Oct 11, 2019
How BCDR Can Avoid Data Loss and Downtime from Power Outages
Businesses of all sizes can be impacted by a power outage, but for small to medium-sized businesses (SMBs) in particular, a blackout can be devastating.
Power outages can cause significant downtime which means lost revenue for businesses. SMBs are less equipped to absorb the impact of financial losses like an established, stable enterprise does. So, taking steps to mitigate the impact of power outages should be considered an essential part of business continuity and disaster recovery (BCDR) planning.
What Causes Power Outages?
Weather-related events are the most common cause of outages, as we are currently seeing in California. Currently, as many as 800,000 customers across California are without power due to service cuts related to the danger of fire from high wind forecasts.
Outages cost American businesses as much as $150 billion per year, according to the US Department of Energy (DOE), with weather-related disruptions costing the most per event. The majority of these large-scale outages resulted from damage to large transmission lines or substations, as opposed to the residential distribution network.
Of course, there are also non-weather events such as accidents and equipment failure that can significantly contribute to outages. While it is not yet a common cause of power outages, it is worth noting that cyberattacks have caused at least one large-scale power outage.

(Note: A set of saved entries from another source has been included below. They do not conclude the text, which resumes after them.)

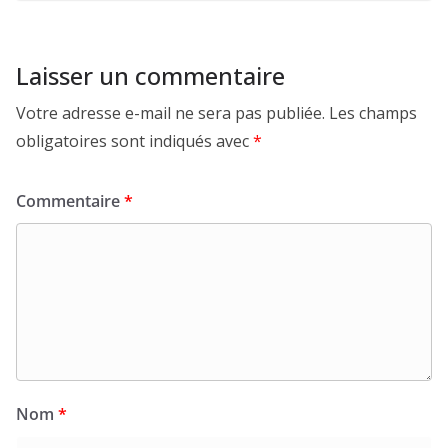
Laisser un commentaire
Votre adresse e-mail ne sera pas publiée.
Les champs
obligatoires sont indiqués avec
*
Commentaire
*
Nom
*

However, there are a number of preventative measures that businesses can take to minimize the impact of power outages. Of course, the level of protection you require will be dictated by the specific needs of your business. So, it’s important to evaluate your business’ tolerance for downtime associated with power outages and invest in preventative tools accordingly.
Short-term outages, obviously, will have minimal impact—especially if there is no damage to facilities or equipment. Long-term power outages, such as those resulting from severe weather, require planning to ensure that business operations can resume within a reasonable timeframe. Consider using cloud-based email and other applications, so users can easily work from home while your business is without power.

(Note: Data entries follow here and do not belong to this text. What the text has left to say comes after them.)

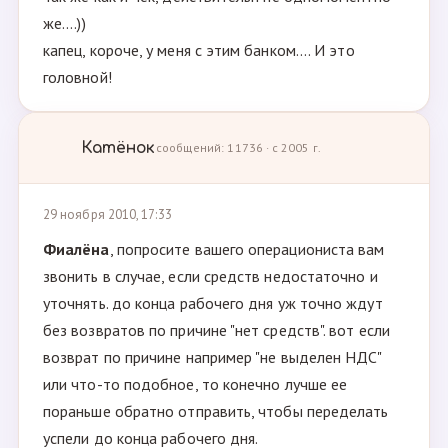
же....))
капец, короче, у меня с этим банком.... И это
головной!
Катёнок
сообщений: 11736 · с 2005 г.
29 ноября 2010, 17:33
Фиалёна
, попросите вашего операциониста вам
звонить в случае, если средств недостаточно и
уточнять. до конца рабочего дня уж точно ждут
без возвратов по причине "нет средств". вот если
возврат по причине например "не выделен НДС"
или что-то подобное, то конечно лучше ее
пораньше обратно отправить, чтобы переделать
успели до конца рабочего дня.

Obviously, without power, electronic equipment is inoperable. But, more importantly, power outages can cause devastating damage to a business’s IT systems, which can significantly increase downtime after power is restored. This is because electronic devices, including desktops computers, servers, printers, etc., require a steady electrical current. When that current becomes irregular, permanent damage to system components can occur.
How to Avoid Data Loss from a Power Outage
Avoiding data loss from a power outage is straightforward—you need a secure, second copy of your critical business data in a separate location that you can easily access in case your primary systems are damaged due to power loss or other data disasters.
Power outages hit businesses of all shapes and sizes, in any region or industry. Blackouts result in billions of dollars in losses per year. SMBs, in particular, are vulnerable to downtime and financial loss from a power outage and should take the appropriate steps to mitigate the impact of this type of event as highlighted above. The steps you take to prevent downtime from power outages will largely be dictated by the specifics of your business. At a minimum, you should protect your electronic equipment against power surges and ensure they can shut down properly in the event of an outage.
Backing up data should also be considered essential, in case the above measures fail. You may need to invest in a generator. If you do, be certain that you size it properly for your power requirements. With proper planning, you can greatly minimize the impact a power outage will have on your operations. Determine the amount of power outage downtime your business can tolerate, and build your strategy around that.